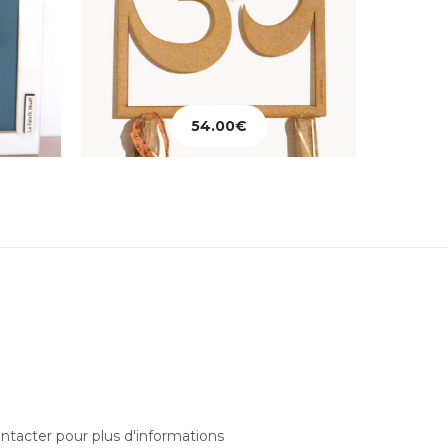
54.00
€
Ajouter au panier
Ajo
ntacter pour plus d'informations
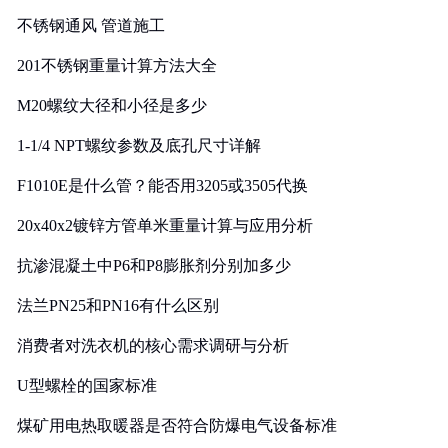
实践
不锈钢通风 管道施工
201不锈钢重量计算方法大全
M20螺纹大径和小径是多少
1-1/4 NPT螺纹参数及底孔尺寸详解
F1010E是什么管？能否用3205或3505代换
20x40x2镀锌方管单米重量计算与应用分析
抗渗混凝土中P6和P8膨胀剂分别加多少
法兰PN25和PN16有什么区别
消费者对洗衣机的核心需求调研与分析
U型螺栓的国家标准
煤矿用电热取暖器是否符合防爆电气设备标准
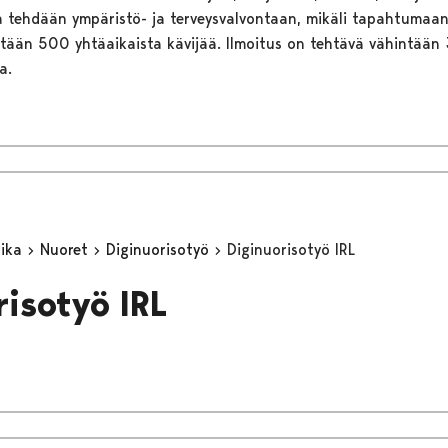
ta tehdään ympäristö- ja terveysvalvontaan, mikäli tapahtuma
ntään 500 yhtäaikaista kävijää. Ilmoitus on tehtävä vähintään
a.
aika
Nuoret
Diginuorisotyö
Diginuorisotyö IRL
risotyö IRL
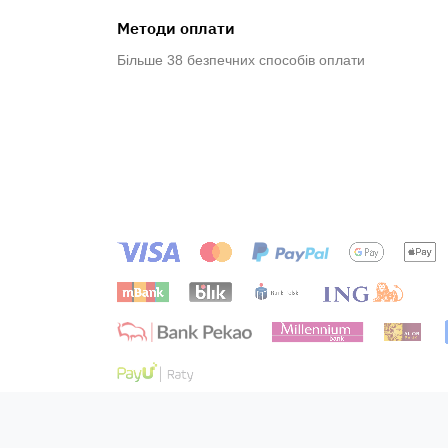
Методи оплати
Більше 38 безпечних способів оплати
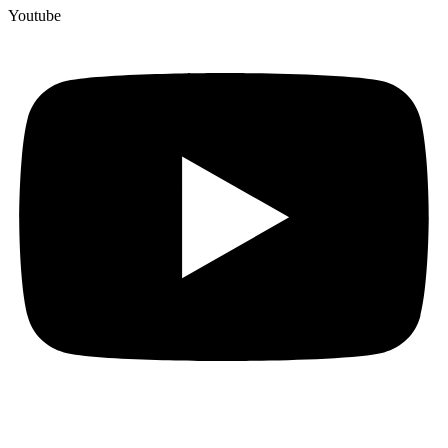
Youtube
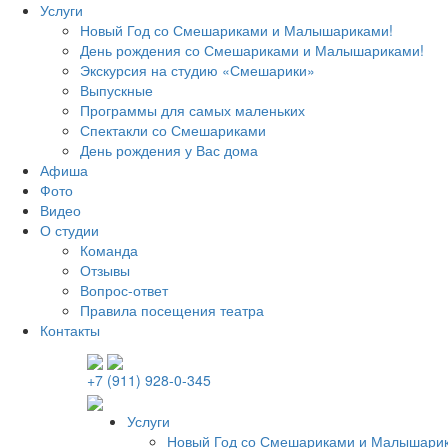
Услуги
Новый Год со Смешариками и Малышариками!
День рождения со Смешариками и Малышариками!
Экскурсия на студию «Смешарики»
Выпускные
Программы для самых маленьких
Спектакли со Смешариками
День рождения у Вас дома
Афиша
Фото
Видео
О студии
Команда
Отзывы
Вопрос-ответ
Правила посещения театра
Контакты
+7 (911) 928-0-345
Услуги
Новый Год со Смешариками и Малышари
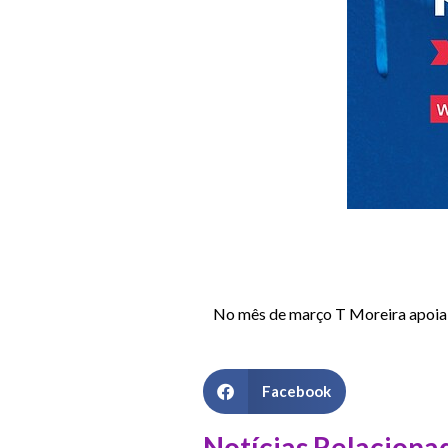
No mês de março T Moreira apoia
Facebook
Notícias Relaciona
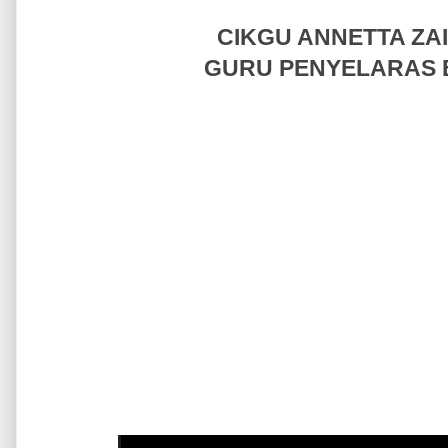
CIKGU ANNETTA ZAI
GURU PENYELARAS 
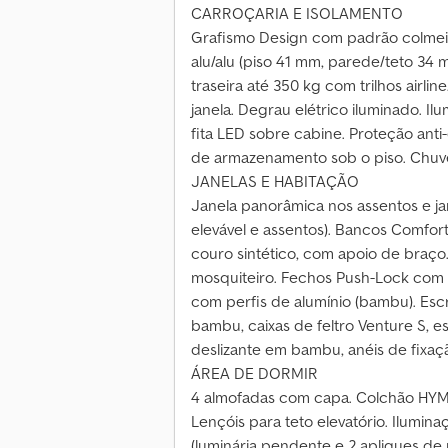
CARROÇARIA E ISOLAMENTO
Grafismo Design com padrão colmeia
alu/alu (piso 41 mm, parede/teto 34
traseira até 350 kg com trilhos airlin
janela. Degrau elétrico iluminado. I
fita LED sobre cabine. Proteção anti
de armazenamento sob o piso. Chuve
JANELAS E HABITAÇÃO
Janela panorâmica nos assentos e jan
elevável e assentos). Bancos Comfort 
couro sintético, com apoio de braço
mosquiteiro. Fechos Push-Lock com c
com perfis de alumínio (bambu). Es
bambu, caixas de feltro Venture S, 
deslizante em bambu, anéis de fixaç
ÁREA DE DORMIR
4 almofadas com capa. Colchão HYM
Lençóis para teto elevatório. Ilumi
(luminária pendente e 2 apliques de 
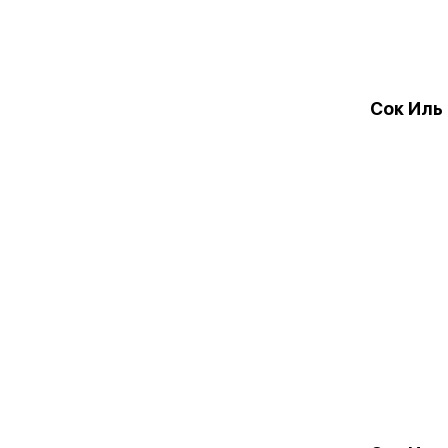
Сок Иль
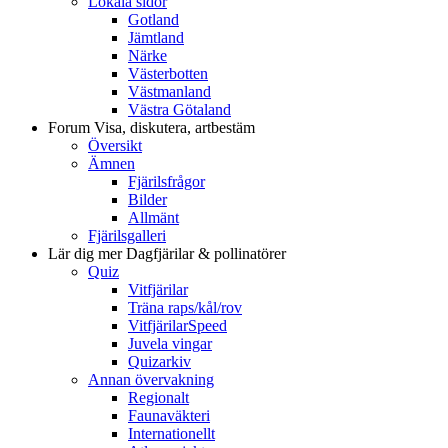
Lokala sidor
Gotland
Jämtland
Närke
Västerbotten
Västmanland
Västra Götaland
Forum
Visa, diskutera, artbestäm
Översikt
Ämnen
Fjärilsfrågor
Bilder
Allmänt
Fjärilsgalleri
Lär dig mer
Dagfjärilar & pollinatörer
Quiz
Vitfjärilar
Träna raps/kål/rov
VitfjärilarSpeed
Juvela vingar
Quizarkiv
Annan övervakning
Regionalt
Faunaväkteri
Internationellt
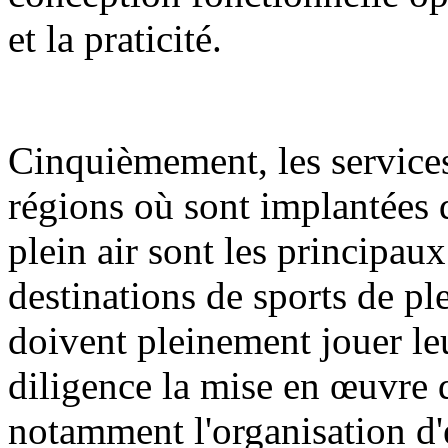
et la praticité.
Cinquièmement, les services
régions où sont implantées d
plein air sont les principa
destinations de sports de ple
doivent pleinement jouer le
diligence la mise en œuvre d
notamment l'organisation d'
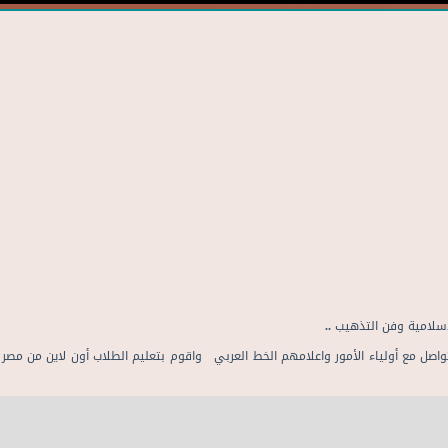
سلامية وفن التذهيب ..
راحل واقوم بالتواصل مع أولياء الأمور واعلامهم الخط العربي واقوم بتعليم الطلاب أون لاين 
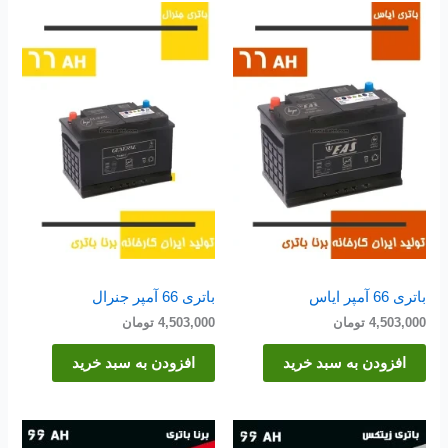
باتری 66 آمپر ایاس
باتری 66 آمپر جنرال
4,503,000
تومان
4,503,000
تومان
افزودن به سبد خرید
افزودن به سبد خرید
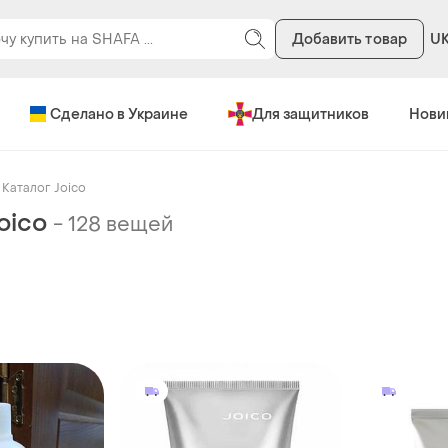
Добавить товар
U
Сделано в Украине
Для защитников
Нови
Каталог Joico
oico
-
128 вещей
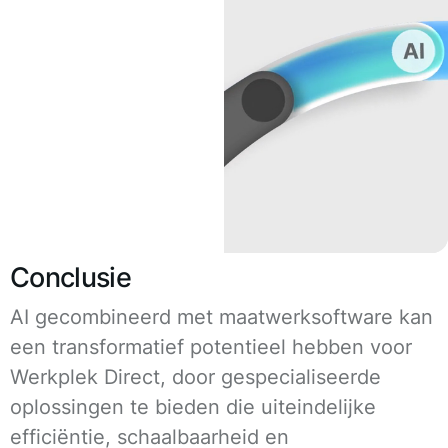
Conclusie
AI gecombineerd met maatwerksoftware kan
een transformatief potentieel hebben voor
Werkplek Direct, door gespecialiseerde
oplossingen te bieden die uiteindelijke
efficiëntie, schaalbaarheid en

——————————

Take the material above from its first line through the line that has "deslizante em bambu, anéis de fixaç" and copy it exactly, without any pictures.

54.00
€
Ajouter au panier
Ajo
ntacter pour plus d'informations
实践
不锈钢通风 管道施工
201不锈钢重量计算方法大全
M20螺纹大径和小径是多少
1-1/4 NPT螺纹参数及底孔尺寸详解
F1010E是什么管？能否用3205或3505代换
20x40x2镀锌方管单米重量计算与应用分析
抗渗混凝土中P6和P8膨胀剂分别加多少
法兰PN25和PN16有什么区别
消费者对洗衣机的核心需求调研与分析
U型螺栓的国家标准
煤矿用电热取暖器是否符合防爆电气设备标准
ta tehdään ympäristö- ja terveysvalvontaan, mikäli tapahtuma
ntään 500 yhtäaikaista kävijää. Ilmoitus on tehtävä vähintään
a.
aika
Nuoret
Diginuorisotyö
Diginuorisotyö IRL
risotyö IRL
Методи оплати
Більше 38 безпечних способів оплати
Youtube
Услуги
Новый Год со Смешариками и Малышариками!
День рождения со Смешариками и Малышариками!
Экскурсия на студию «Смешарики»
Выпускные
Программы для самых маленьких
Спектакли со Смешариками
День рождения у Вас дома
Афиша
Фото
Видео
О студии
Команда
Отзывы
Вопрос-ответ
Правила посещения театра
Контакты
+7 (911) 928-0-345
Услуги
Новый Год со Смешариками и Малышари
No mês de março T Moreira apoia
Facebook
Notícias Relaciona
CIKGU ANNETTA ZAI
GURU PENYELARAS 
CARROÇARIA E ISOLAMENTO
Grafismo Design com padrão colmeia
alu/alu (piso 41 mm, parede/teto 34
traseira até 350 kg com trilhos airlin
janela. Degrau elétrico iluminado. I
fita LED sobre cabine. Proteção anti
de armazenamento sob o piso. Chuve
JANELAS E HABITAÇÃO
Janela panorâmica nos assentos e jan
elevável e assentos). Bancos Comfort 
couro sintético, com apoio de braço
mosquiteiro. Fechos Push-Lock com c
com perfis de alumínio (bambu). Es
bambu, caixas de feltro Venture S, 
deslizante em bambu, anéis de fixaç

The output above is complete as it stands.